Para Michels então, resumidamente, um regime
democrático demanda uma organização que consequentemente levará à representação
e que terá como resultado a oligarquização. É esse fenômeno o que o pensador
alemão chamará de lei de ferro da oligarquia: um círculo vicioso
resultante do deslocamento de uma inevitável classe dirigente minoritária em
matéria de interesses em relação ao de suas bases e que passa, então, a
defender objetivos divergentes dos que lhe originaram e, além disso, passam a
ter um fim em si mesmas, já que os interesses agora se centram na sua própria
manutenção e reprodução. Tal conceito ainda hoje resiste e permeia parte do
pensamento político e é utilizado para explicar alguns fenômenos relacionados
aos partidos políticos contemporâneos, como a distância entre o eleito e o
eleitorado, a indiferenciação entre os conteúdos programáticos dos partidos, a
dificuldade de acesso aos eleitos, dentre outros.
A indeferenciação entre partidos políticos era uma das tônicas dos protestos de junho de 2013 no Brasil.
Contudo,
a preocupação de Michels e de toda uma corrente elitista de
sua época, ao apontar para os problemas causados pela burocratização, tem como
foco central enunciar a inevitabilidade de uma representação democrática ou ao
menos o seu aprofundamento, em detrimento de imaginar alternativas plausíveis
de conterem, ao menos em partes, os efeitos da tal lei de ferro da
oligarquia. É, em tese, uma justificação do controle das minorias sobre
maiorias e não necessariamente a sua crítica.
Ainda
assim, o legado do ideário de Michels é o de clarificar o que viabiliza a
emergência das elites políticas profissionais no interior dos partidos
políticos – para além de apenas os democratas e socialistas – e serve para
pensar as consequências da oligarquização sobre as demais instituições
republicanas e democráticas formais, bem como o desgaste e deslegitimação das
mesmas.
A
teoria elitista pós-Michels tentou retirar dele e de sua teoria este estigma
interpretando que nem toda separação entre líderes e liderados é uma negação da
democracia, algo que Michels teria deixado de ressaltar. O argumento geral
seria o de que a tal separação é algo empiricamente visto como universal nas
democracias e, por concordarem com a ideia de que a democracia é a forma mais
adequada de governo, essa distinção e separação entre líderes e liderados será
lida como qualidade e virtude da democracia, não como sua negação. Assim, nesta
corrente, os procedimentos atuais das democracias ocidentais são aceitos como
uma resposta à inevitabilidade da oligarquização elaborada por Michels, sem maiores
argumentos para justificar tais procedimentos. Em síntese, o fenômeno da
elitização foi e continua sendo interpretado como inevitável (ou mesmo como
solução) e não como problema para as democracias que observavam.
Assim,
o “legado” de Michels e dos seus achados sobre oligarquização e burocratização
dos partidos sobre o pensamento político foi a problematização de qualquer
visão de democracia ampliada e, deste modo, portanto, legou uma limitação à
Ciência Política a descrever modelos de democracia existentes e focar-se nos
processos de escolha dos representantes para as instituições políticas via
eleições observando sobretudo a estabilidade dos sistemas
partidários e eleitorais, negligenciando assim outras dimensões da democracia,
como uma participação política mais ampliada, os mecanismos de democracia
direta, bem como o contato das instituições políticas com outras esferas
sociais, como a cultura, a economia e o mundo do trabalho. O viés elitista
desta abordagem está no fato de que centram a análise nos tomadores de decisão,
já que a incapacidade das massas é, de antemão, um dado prévio. O elitismo
enquanto método de análise da política ainda persiste pra boa parte do
pensamento político, mesmo no século XXI.
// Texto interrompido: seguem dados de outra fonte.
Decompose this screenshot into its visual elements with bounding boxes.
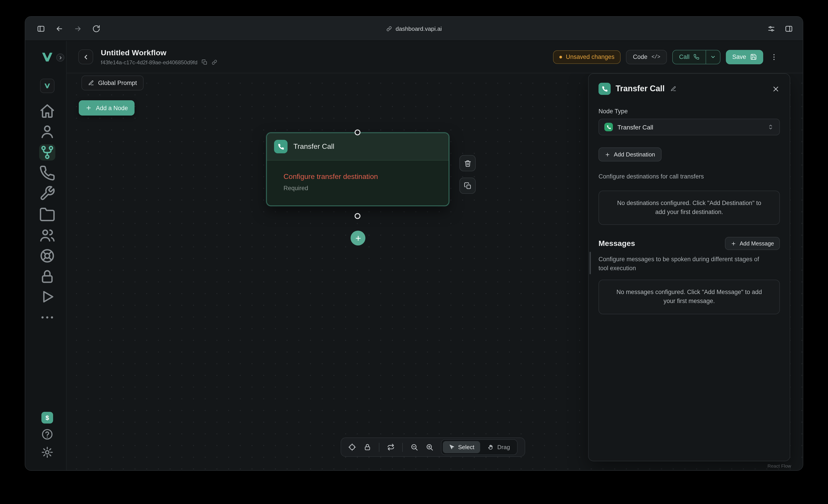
screen: dashboard.vapi.ai <box>0 0 828 504</box>
node-type-phone-icon <box>604 123 613 131</box>
code-button[interactable]: Code </> <box>626 50 667 64</box>
add-node-button[interactable]: Add a Node <box>79 100 135 116</box>
cursor-icon <box>449 444 455 450</box>
call-button-label: Call <box>679 53 690 60</box>
workflow-title-block: Untitled Workflow f43fe14a-c17c-4d2f-89a… <box>101 48 217 65</box>
pointer-mode-group: Select Drag <box>441 439 518 455</box>
plus-icon <box>85 105 92 111</box>
sidebar-item-more-icon[interactable] <box>39 309 55 325</box>
sidebar-item-api-keys-icon[interactable] <box>39 268 55 285</box>
sidebar-expand-button[interactable] <box>56 53 64 61</box>
save-button[interactable]: Save <box>726 50 763 64</box>
node-phone-icon <box>274 140 288 153</box>
node-inspector-panel: Transfer Call Node Type Transfer Call <box>588 73 790 461</box>
global-prompt-label: Global Prompt <box>98 80 137 86</box>
close-panel-icon[interactable] <box>772 85 780 93</box>
browser-reload-icon[interactable] <box>92 25 100 33</box>
sidebar-item-support-icon[interactable] <box>39 248 55 264</box>
add-destination-button[interactable]: Add Destination <box>598 147 662 162</box>
billing-button[interactable]: $ <box>41 412 53 423</box>
destinations-empty-state: No destinations configured. Click "Add D… <box>598 190 780 225</box>
org-switcher-button[interactable] <box>40 79 54 93</box>
rename-node-icon[interactable] <box>670 86 676 92</box>
pencil-icon <box>88 80 94 86</box>
back-button[interactable] <box>78 49 93 64</box>
duplicate-node-button[interactable] <box>459 178 475 194</box>
call-button[interactable]: Call <box>673 50 706 63</box>
drag-mode-button[interactable]: Drag <box>482 441 516 453</box>
trash-icon <box>464 159 471 167</box>
address-bar[interactable]: dashboard.vapi.ai <box>386 25 442 32</box>
sidebar-item-workflows-icon[interactable] <box>39 144 55 161</box>
panel-header: Transfer Call <box>598 83 780 95</box>
browser-tune-icon[interactable] <box>767 25 775 33</box>
workflow-canvas[interactable]: Global Prompt Add a Node Transfer Call <box>67 73 803 471</box>
workflow-link-icon[interactable] <box>211 59 217 65</box>
app-header: Untitled Workflow f43fe14a-c17c-4d2f-89a… <box>67 41 803 73</box>
add-message-label: Add Message <box>740 240 774 246</box>
panel-phone-icon <box>598 83 611 95</box>
browser-sidebar-toggle-icon[interactable] <box>37 25 45 33</box>
select-chevrons-icon <box>767 124 774 130</box>
main-column: Untitled Workflow f43fe14a-c17c-4d2f-89a… <box>67 41 803 471</box>
vapi-logo-icon[interactable] <box>41 51 53 63</box>
page-title: Untitled Workflow <box>101 48 217 57</box>
settings-gear-icon[interactable] <box>41 446 53 459</box>
global-prompt-button[interactable]: Global Prompt <box>81 76 144 90</box>
sidebar-item-squads-icon[interactable] <box>39 227 55 243</box>
node-type-select[interactable]: Transfer Call <box>598 119 780 135</box>
node-type-label: Node Type <box>598 108 780 114</box>
header-actions: Unsaved changes Code </> Call <box>553 50 779 64</box>
code-button-label: Code <box>633 53 648 60</box>
node-action-buttons <box>459 155 475 194</box>
panel-resize-handle[interactable] <box>589 252 591 274</box>
browser-panel-toggle-icon[interactable] <box>785 25 793 33</box>
help-icon[interactable] <box>41 428 53 441</box>
node-body: Configure transfer destination Required <box>267 161 449 205</box>
node-type-value: Transfer Call <box>617 124 763 131</box>
lock-canvas-icon[interactable] <box>364 443 371 451</box>
browser-back-icon[interactable] <box>55 25 64 33</box>
kebab-icon <box>770 53 778 61</box>
node-header: Transfer Call <box>267 133 449 161</box>
sidebar-item-home-icon[interactable] <box>39 103 55 119</box>
toolbar-divider <box>402 443 403 452</box>
transfer-call-node[interactable]: Transfer Call Configure transfer destina… <box>266 133 449 206</box>
add-message-button[interactable]: Add Message <box>725 237 780 250</box>
delete-node-button[interactable] <box>459 155 475 171</box>
save-icon <box>750 53 757 60</box>
fit-view-icon[interactable] <box>348 443 356 451</box>
sidebar-item-phone-numbers-icon[interactable] <box>39 165 55 181</box>
add-connected-node-button[interactable] <box>350 231 365 245</box>
sidebar-item-test-icon[interactable] <box>39 289 55 305</box>
select-mode-button[interactable]: Select <box>443 441 480 453</box>
add-destination-label: Add Destination <box>614 151 655 158</box>
destinations-hint: Configure destinations for call transfer… <box>598 172 780 181</box>
workflow-id: f43fe14a-c17c-4d2f-89ae-ed406850d9fd <box>101 59 198 65</box>
sidebar-item-assistants-icon[interactable] <box>39 124 55 140</box>
unsaved-changes-badge: Unsaved changes <box>553 50 621 63</box>
call-dropdown-button[interactable] <box>706 50 720 63</box>
sidebar-item-files-icon[interactable] <box>39 207 55 223</box>
node-handle-bottom[interactable] <box>355 213 361 219</box>
browser-nav-controls <box>37 25 100 33</box>
auto-layout-icon[interactable] <box>387 443 395 451</box>
browser-toolbar-right <box>767 25 793 33</box>
sidebar-item-tools-icon[interactable] <box>39 185 55 201</box>
node-title: Transfer Call <box>293 142 334 151</box>
browser-chrome: dashboard.vapi.ai <box>25 17 803 41</box>
zoom-out-icon[interactable] <box>410 443 418 451</box>
zoom-in-icon[interactable] <box>426 443 433 451</box>
header-menu-button[interactable] <box>769 50 779 64</box>
code-glyph: </> <box>651 54 660 60</box>
node-required-text: Required <box>284 185 440 191</box>
app-sidebar: $ <box>25 41 67 471</box>
unsaved-badge-label: Unsaved changes <box>566 53 615 60</box>
node-handle-top[interactable] <box>355 130 361 135</box>
node-warning-text: Configure transfer destination <box>284 173 440 181</box>
messages-title: Messages <box>598 239 635 248</box>
browser-forward-icon[interactable] <box>74 25 82 33</box>
copy-id-icon[interactable] <box>202 59 207 65</box>
unsaved-dot <box>560 55 562 58</box>
messages-header-row: Messages Add Message <box>598 237 780 250</box>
Brasil está na posição 140 entre 191 países do Mapa Global de Mulheres na Política 2020
A nova
sociologia dos partidos políticos precisa encarar pontos que não foram
centrais para Michels e outros, seja por suas opções ideológicas e
metodológicas ou pelo contexto do período histórico em que viveram. Ou seja,
precisamos encarar o fato de que, tal elite burocratizada e oligarquizada
tende, historicamente, a refletir e a replicar o padrão de desproporção entre
as elites e os grupos subalternos que são marca das sociedades capitalistas
modernas – a sub-representação de mulheres, de minorias étnicas e dos mais
pobres, ao mesmo tempo em que homens brancos, empresários, proprietários, com
nível superior e alta renda são sobre-representados – seja nos parlamentos, na
direção dos partidos ou onde quer que o poder político esteja concentrado.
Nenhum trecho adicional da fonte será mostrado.